NMR and MRI: Applications in Chemistry and Medicine

National Historic Chemical Landmark

Designated April 26, 2011, at Stony Brook University in Stony Brook, New York, and April 8, 2011, at Agilent Technologies in Santa Clara, California.

Commemorative Booklet (PDF)

MRI (magnetic resonance imaging) has become a staple of medical diagnostics. Millions of Americans have had an MRI; it is a useful non-invasive and non-destructive diagnostic tool for imaging soft tissues such as the brain, heart and muscles, and for discovering tumors in many organs. MRI is an application of NMR (nuclear magnetic resonance), an analytical tool of chemists found in laboratories worldwide.

Together, NMR and MRI revolutionized the practice of chemistry and medicine by providing fast, non-destructive, and non-invasive means for the observation of matter from the atomic to the macroscopic scale.

Contents

NMR and MRI: Applications in Chemistry and Medicine commemorative booklet
“NMR and MRI: Applications in Chemistry and Medicine” commemorative booklet produced by the National Historic Chemical Landmarks program of the American Chemical Society in 2011 (PDF).

Development of Nuclear Magnetic Resonance (NMR)

Hardly a chemistry laboratory is without one. A nuclear magnetic resonance (NMR) spectrometer is the tool of choice for researchers probing chemical structures.

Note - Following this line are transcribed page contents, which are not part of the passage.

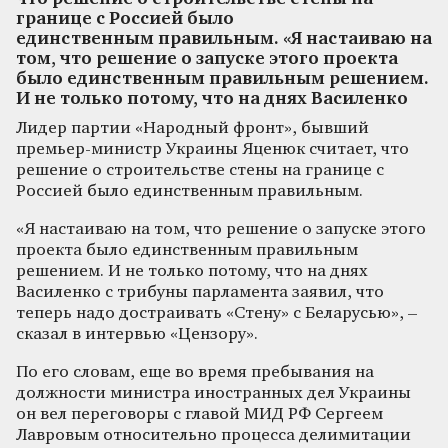
границе с Россией было
единственным правильным. «Я настаиваю на
том, что решение о запуске этого проекта
было единственным правильным решением.
И не только потому, что на днях Василенко
Лидер партии «Народный фронт», бывший
премьер-министр Украины Яценюк считает, что
решение о строительстве стены на границе с
Россией было единственным правильным.
«Я настаиваю на том, что решение о запуске этого
проекта было единственным правильным
решением. И не только потому, что на днях
Василенко с трибуны парламента заявил, что
теперь надо достраивать «Стену» с Беларусью», –
сказал в интервью «Цензору».
По его словам, еще во время пребывания на
должности министра иностранных дел Украины
он вел переговоры с главой МИД РФ Сергеем
Лавровым относительно процесса делимитации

NMR is a phenomenon that occurs when the nuclei of some, but not all, atoms in a static magnetic field and are subjected to a second oscillating electromagnetic field in the form of radio frequency radiation, which causes the nucleus to resonate. NMR spectroscopy is the use of NMR phenomena to study the physical, chemical, and biological properties of matter. Chemists use it to determine molecular identity and structure. Medical practitioners employ magnetic resonance imaging (MRI), a multidimensional NMR imaging technique, for diagnostic purposes.

In 1945 two groups of physicists, one at Stanford, the other at Harvard, first reported the detection of NMR signals in condensed matter. The Harvard group led by Edward Purcell discovered the phenomenon in solid paraffin; the Stanford group, under the wing of Felix Bloch, found it in liquid water. Purcell and Bloch shared the 1952 Nobel Prize in Physics.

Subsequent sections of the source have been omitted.